The four girls, sophomores at Clairemont High School, were sitting around a table the other day, commiserating about their geometry troubles. Still, they said they felt lucky to be in that particular classroom, and they wondered whether a fifth friend, Debbie, could transfer in.

Tania gave Stella a puzzled look. "Does Greek count?" she asked.

Tania, Runa, Stella and Loan are participants in AVID (Advancement Via Individual Determination), a much-praised program designed to place minority students and those from low-income families on a fast track to college. They are among about 125 students who every day go to Room 206, the province of teacher Mary Catherine Swanson, for extra help with their studies and a bombardment of encouragement about the value of higher education.

At the moment, AVID is available only at Clairemont High in the San Diego schools. But there are discussions aimed at expanding the AVID concept into other schools. Educators and trustees in the San Diego Unified School District see AVID as a means of furthering integration in the classroom.

Although San Diego officials have won praise in recent years from court officials for their efforts to comply with court-mandated integration, "re-segregation" at the school site remains a sore point.

Under the guidelines established by the federal Office of Civil Rights, a classroom is considered ethnically balanced if the ratio is within plus or minus 20% of the ethnic makeup of the school's student population as a whole. The most recent survey of the San Diego schools, conducted in 1983-84, found 6% of the 14,260 individual classes to be ethnically imbalanced. That figure was encouraging to many officials--but it still meant that 835 classes were imbalanced.

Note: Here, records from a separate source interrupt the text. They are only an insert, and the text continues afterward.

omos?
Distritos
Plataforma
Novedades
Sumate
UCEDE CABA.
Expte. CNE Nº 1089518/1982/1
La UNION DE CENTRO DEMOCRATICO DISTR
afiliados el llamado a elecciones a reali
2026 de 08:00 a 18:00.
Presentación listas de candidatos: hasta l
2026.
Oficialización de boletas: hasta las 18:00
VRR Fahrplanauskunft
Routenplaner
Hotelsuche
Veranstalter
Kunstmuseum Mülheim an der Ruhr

Moreover, 745 other classes were found to be ethnically imbalanced for "justifiable" reasons--though "justifiable" is a debatable term. For example, it is clear why ethnic imbalance occurs in bilingual classes or a course like AVID. But some people wonder why the court and the Office of Civil Rights consider such an imbalance justifiable in the Gifted and Talented Education (GATE) program. Indeed, district officials have been engaged in an active campaign to identify and recruit more minorities into the GATE program.

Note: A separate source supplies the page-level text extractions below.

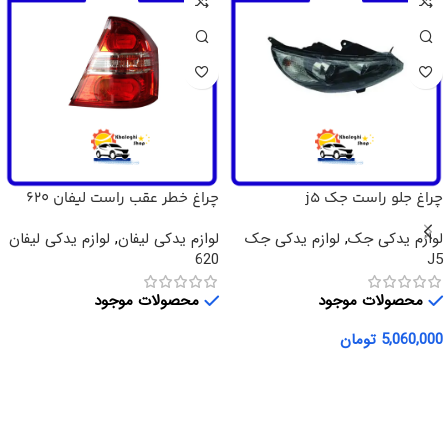
چراغ جلو راست جک j5
چراغ خطر عقب راست لیفان 620
لوازم یدکی جک
,
لوازم یدکی جک
لوازم یدکی لیفان
,
لوازم یدکی لیفان
620
J5
محصولات موجود
محصولات موجود
5,060,000
تومان
اطلاعات بیشتر
افزودن به سبد خرید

To many, such ethnic imbalance represents a vestige of institutional racism in San Diego schools. While regular course offerings tend to be balanced, they say, Anglo students predominate in the advanced courses and minority students predominate in remedial courses. Many educators and parents believe that minority students are often unjustifiably "tracked" into remedial or regular courses and should instead be in more accelerated courses.

In the educational lingo of San Diego schools, this issue is known as "equity placement." The debate has raged for months. One side urges action to erase what it sees as unfair practices, and the other side urges caution, warning that the curriculum may be "watered down" if minority students allegedly being "held back" are moved too swiftly into more advanced courses.

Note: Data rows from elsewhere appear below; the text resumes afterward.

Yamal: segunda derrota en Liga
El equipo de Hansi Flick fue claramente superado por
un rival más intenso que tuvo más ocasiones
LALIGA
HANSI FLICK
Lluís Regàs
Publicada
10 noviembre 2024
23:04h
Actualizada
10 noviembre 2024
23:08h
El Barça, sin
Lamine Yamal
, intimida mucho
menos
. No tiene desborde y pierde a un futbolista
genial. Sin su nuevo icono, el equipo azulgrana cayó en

The push for a demanding education is a constant in debate over ethnic balance. "Very often I think students are not pushed into challenging enough courses," said Supt. Thomas Payzant. His statement closely reflects the trustees' stance.

Two weeks ago, San Diego school district trustees finally managed to hammer out a policy definition for "equity placement":

"Equity in student placement means equal access to the highest degree of quality education for all students. Access is here defined as entrance to courses based on meeting established criteria for enrollment."

As the debate continues, district officials are trying to figure out a way to implement the policy. And that is where AVID may come in.

"From what I've seen of the model at Clairemont, I think it has a lot of potential," Payzant said. "We could have similar programs, and it may vary from school to school."

Trustee Kay Davis has proposed that the district allocate funds to expand the AVID concept to all 15 comprehensive high schools in the district in 1985-86; the program would be extended to every junior high school in the 1986-87 school year.

While district officials say they are supportive of the idea, Payzant stresses that budget constraints might limit the program, which requires extra funds to pay for tutors. District officials are also negotiating with private foundations to provide grants to expand AVID.